There are, these days, far too many games to play. Well, there were always too many games to play. But only since the advent of digital distribution, have their numbers so wildly and obviously exceeded my capacity to get through them all. If I’ve heard of a game, the odds are I can have it on my PC in as little as a couple of minutes. It’s a wonder beyond anything I could have dreamed of as a kid, but it’s also a wonder I might not have wished for. A wilderness of sweets, as Milton oh-so-subversively described Eden.
When my family first had a PC, I was 11. It wasn’t a great PC, and games were expensive, so I didn’t get new ones that often. It was, somehow, actually possible to run out of games. So I played everything I could get my hands on. Demo discs from magazines. Chip’s Challenge. Fucken Encarta. But the real bonanza, however, came during the school summer holidays, when mum (who was a teacher) would bring home a grab-bag assortment of janky educational titles for me to beast my way through over the break. Enter, then Logical Journey Of The Zoombinis.

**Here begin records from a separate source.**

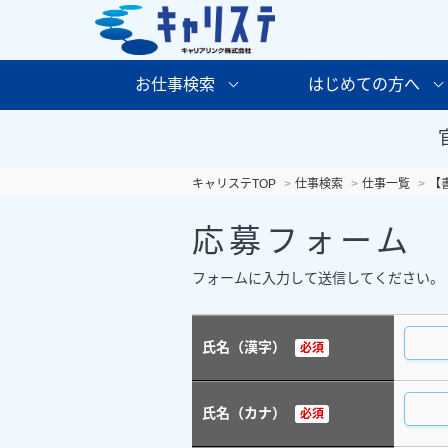
お仕事検索
はじめての方へ
キャリステTOP
仕事検索
仕事一覧
【
応募フォーム
フォームに入力して送信してください。
氏名（漢字）
必須
氏名（カナ）
必須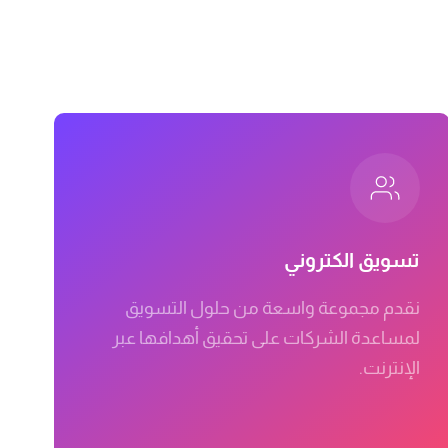
تسويق الكتروني
نقدم مجموعة واسعة من حلول التسويق
لمساعدة الشركات على تحقيق أهدافها عبر
الإنترنت.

Zoombinis was way better than it had a right to be. You had a thousand-odd little blue fellows with different combinations of facial features, and you had to shepherd them, a few dozen at a time, across a landscape comprising ten or so screens, each of which was some sort of logic-based minigame. You’d lose some on the way, but once you’d dropped off the survivors, you’d start afresh with a new load, and the puzzles would be a bit harder, in a sort of game+ mode. I think you needed to get around half the zoombinis to their new home to win, so when the puzzles got really tough and your attrition rate soared, it was actually pretty tense.
Anyway, the best puzzle was the encounter where you had to use a big machine (with disconcerting fleshy lips) to make pizzas, in order to satisfy three tree stumps who were complete dickheads. I can’t remember what the rules were, but each of the wood-faced bastards would stipulate or forbid their own set of toppings, and you’d have to work out what pizza would please them all. It was way harder than it sounded, and I’ll still remember the petulant roar of “more toppings!” that the lead bellend would emit whenever he was displeased, because I heard it so many times.
Maybe Zoombinis was actually rubbish. Or maybe it was only good in the way that even the worst meal tastes amazing when you’ve not eaten in days. (It actually got updated and re-released a few years ago, and I haven’t gone back to check.) Either way, if Steam had been a thing back then, I never would have tasted it. It makes me realise how much I must be missing now.